Jack Cole, who did her choreography, said, “She did not have a good figure, but she had beautiful breasts, beautiful arms and the most beautiful hands in show business …. As a young woman she was always a much more beautiful person than she photographed ‘cause they did really icky Columbia make-up for star ladies, with that too hard glossy mouth.

“She was a wildly good humored lady to work with, and she worked very hard. Not that she was wildly talented, but she was wildly suited to what she was doing at the time she was doing it. She was the sum total of a group effort – the way they dressed her, made her up, wrote for her, what she did with it, was a group job. What separates her from similar studio products is this inherent erotic thing of her own.”

So Sammy Kahn and Julie Styne will do the songs. Rudolph Maté films her in a way that gathers her up and continues to film her in a way that produces the Hayworth as we will come to know and admire. She will have a top supporting cast: that emerald lavaliere of an actress, Florence Bates will play the eventual Judy Dench part, Lee Bowman is the leading man, Marc Platt does a sensationally funny dance audition number, she has a couple of delightful cockney charwomen to give it a London lift. And Jack Cole will do her choreography, and go on to do it for her signature dance in Gilda. 

“You couldn’t treat her like a dancer – she could dance, but you couldn’t put that burden on her, she didn’t go to class every day .… I got to know what she could do facilely .… With Rita it looked like she really could do it, and more. There was the effect of ‘stand back I’m going to move now.’”

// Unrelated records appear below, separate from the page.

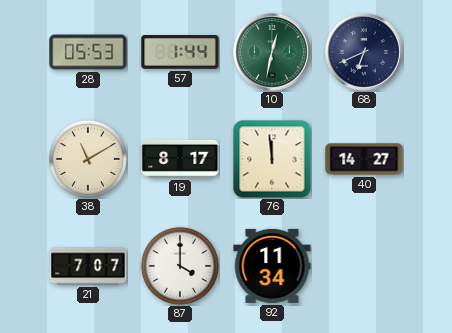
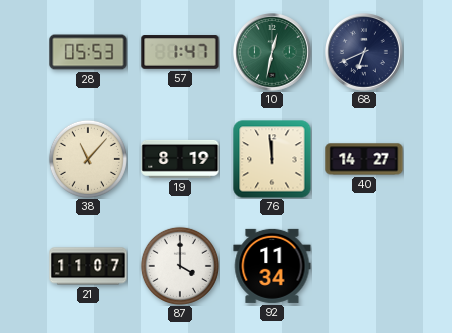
57: 1:44 -> 1:47
38: 11:10 -> 11:07
19: 8:17 -> 8:19
21: 7:07 -> 11:07
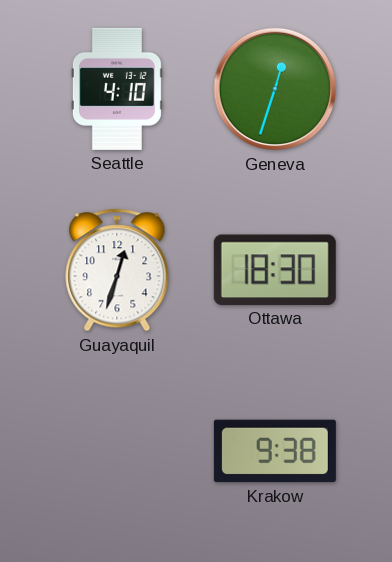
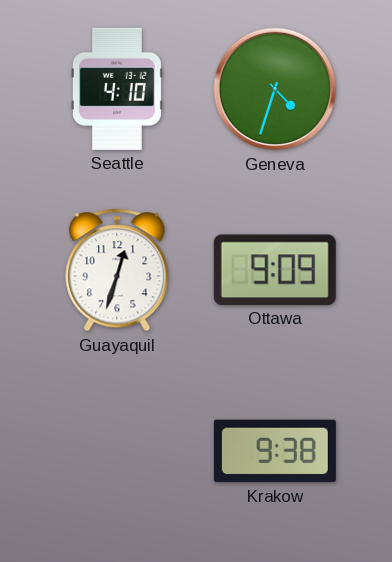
Geneva: 12:33 -> 4:33
Ottawa: 18:30 -> 9:09
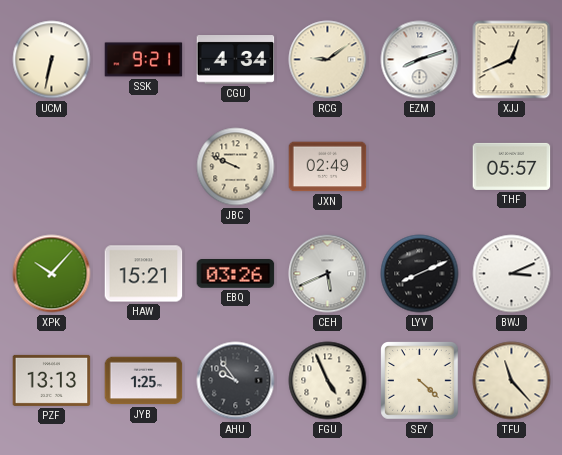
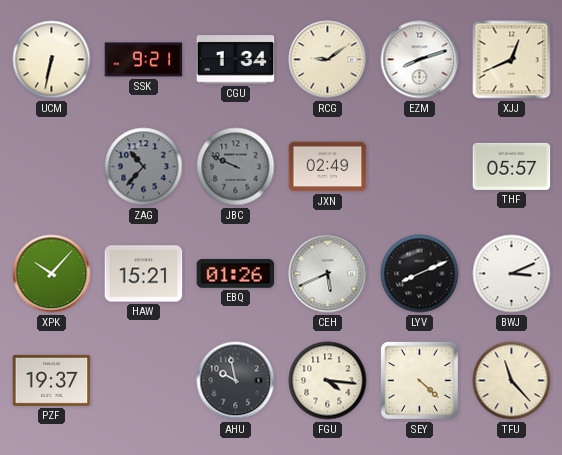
CGU: 4:34 -> 1:34
ZAG: none -> 10:37
JBC dial: cream -> grey
EBQ: 03:26 -> 01:26
PZF: 13:13 -> 19:37
JYB: 1:25 -> none
AHU: 9:54 -> 9:58
FGU: 4:56 -> 4:16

Since the dancer scheduled to do “What Does An English Girl Think Of A Yank” sprained his ankle on the day it was to be shot, Victor Saville asked Cole to dance it with her himself. He felt ill suited to the character, but there was nothing else to be done. “So I rehearse with Rita a couple of times around and we’re ready to start. Well, baby, I don’t know what hit me, when they turned the camera on. Monroe was the same way – when it was for real, it was like ‘look out.’ For this first shot …suddenly this mass of red hair comes hurtling at me, and it looked like ninety times more teeth than I ever saw in a woman’s mouth before and more eyes rolling, and … you know, she was the most animated object ever.

“Rita always did it for real – she always gave more than she got.

“We got along good, we liked each other, Rita knew I was very understanding of what she could and what she couldn’t do. She was very good humored and disciplined. If it was in her to do what you asked of her she’d do it very well and with energy, unlike some.”

These remarks by Jack Cole are from John Koball’s astute book on her work, Rita Hayworth, Portrait Of A Love Goddess: The Time, The Place, And The Woman”. I quote it because it helps tell you what you are looking at. Which is why I write these pieces for you.

Here we have Hayworth in a jolly good part in a book musical, shot in glorious 3-strip Technicolor. The color scheme is rich and quiet. The songs are light and the numbers odd. The plot is unusual. You’ll see.

For, all around, it is one of her most entertaining musicals. She is absolutely lovely.